### [Your instructions]
Count the lines below that hold the word "CROQ" and say how many, with no other text.

________________________________________

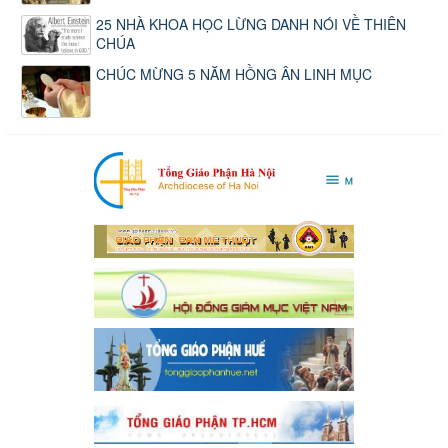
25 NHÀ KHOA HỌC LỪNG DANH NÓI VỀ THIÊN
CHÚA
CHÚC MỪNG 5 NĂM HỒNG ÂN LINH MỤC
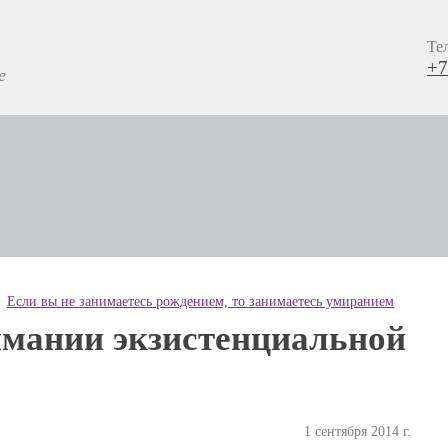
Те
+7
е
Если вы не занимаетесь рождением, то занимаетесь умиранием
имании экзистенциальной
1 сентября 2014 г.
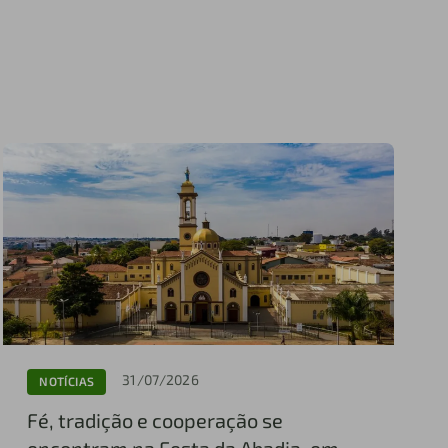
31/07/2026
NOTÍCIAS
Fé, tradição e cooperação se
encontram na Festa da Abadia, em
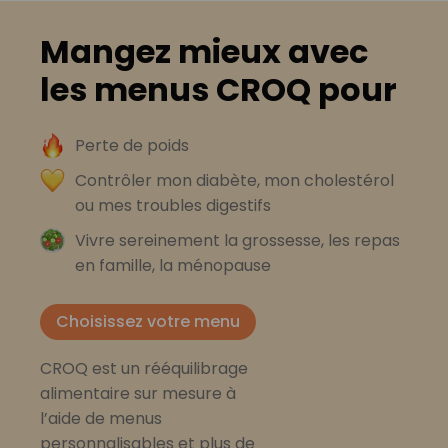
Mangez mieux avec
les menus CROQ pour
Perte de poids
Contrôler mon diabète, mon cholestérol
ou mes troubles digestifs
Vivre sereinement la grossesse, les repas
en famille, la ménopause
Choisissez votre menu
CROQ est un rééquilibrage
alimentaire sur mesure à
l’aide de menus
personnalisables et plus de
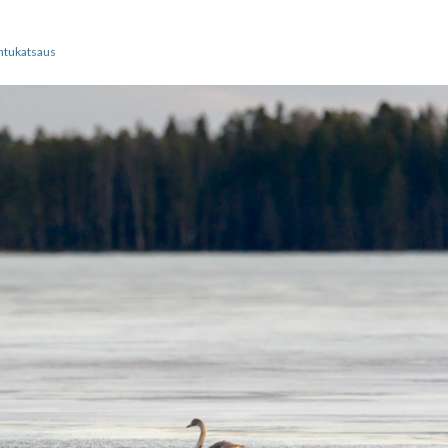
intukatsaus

________________________________________

### [Output for this exercise]
2